When we get back in the car, I see that we still have a good hour until I have to be home.
“Look! The night is young!” I say.
“I’m young,” he says. “Being with you reminds me how too young I am.”
“Well,” I say, reaching out to place my fingertips along the side of his face, “You’re not looking so young. You look more like a grumpy old man.”
“That’s because fighting off the temptation to kiss you is exhausting,” he says.
My smile shines brighter than my dress in the moonlight and I lean in close. “I’ll bet…” I say, “That I know just how to rejuvenate you.”
I touch my lips to his. He moves fast for someone so exhausted, his hand pressing at the back of my neck, coaxing my lips to stay. It wouldn’t have required coaxing. Soon the car fills up with the other forbidden H word. Honeymoon, honeymoon, honeymoon. I can hear the word, and I let it whisper to me for awhile. I can taste it, and I savor it. But then it’s so potent that I’m breathing it in and I reach up and push Ryan away, gasping.
His eyes are intense and his voice raspy as he says, “Can’t you see how impossible this is?”
I shake my head like a scolded child.
“We can’t stay together and then we can’t stay away from each other!” he says.
I just continue looking at him with round, fearful eyes.
“We’ll go to Vegas,” he says, as though he’s determined his recourse. “We’ll drive to Vegas tonight and we’ll get married.”
Husband, husband, husband.
“Okay,” I say, still sounding like the lighthearted girl on the swing.
“You better mean it, Amie, because I’ll do it.”
“Let’s go,” I say.
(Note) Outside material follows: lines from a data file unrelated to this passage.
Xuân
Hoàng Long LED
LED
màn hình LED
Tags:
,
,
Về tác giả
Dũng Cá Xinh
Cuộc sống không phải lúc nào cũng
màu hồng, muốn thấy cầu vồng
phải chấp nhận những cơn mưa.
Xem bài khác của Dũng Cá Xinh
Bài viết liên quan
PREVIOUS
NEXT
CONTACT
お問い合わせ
I think I’m calling his bluff.
He faces forward, starts the car, and pulls out of the parking lot without glancing back at me. He doesn’t even drive slowly. We’re ten miles down the highway, headed south before I let the idea sink in.
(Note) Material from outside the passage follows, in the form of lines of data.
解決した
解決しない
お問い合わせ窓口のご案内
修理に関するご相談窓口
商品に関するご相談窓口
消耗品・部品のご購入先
How much of my dream would I give up? Would I give up the part where our family members stand around us smiling? Would I give up the part where Ryan has grown into a man who knows who he is and where he’s going? Would I give up the part where we look into each other’s eyes with confidence and know for certain that we’re doing the right thing?
I see a million scenes flash before my mind’s eye. I see us scrambling for some sort of makeshift wedding ring. I see us sitting in my living room, across from my parents and trying to explain ourselves to them. I see only the beginning of our problems.
Then I see Ryan in a suit and tie, a missionary name tag on his chest. I see my Mom holding her first grandbaby, with joy in her eyes and not worry. I see my Dad dancing with me at my junior prom and telling me that he’s proud of me.
“Ryan,” I choke the words out, “Pull over. Stop the car.”
He does. He pulls right off to the side of the highway.
“I understand now,” I say. “I see that this isn’t what we want and it’s stupid to wish for it.” Somehow I know he’s already seen everything I just imagined. I think he’s already thought this option through. He just needed me to see it.
He takes me home. We sit on the porch talking until midnight and I whisper to him that I’m still not giving up on the real dream. The one where I don’t have to make any concessions. I still want it all, but now I understand that love is not the most important thing. What you value and what you feel is right- those are the most important things. I still believe in happily ever after, but I have to be careful how I get there.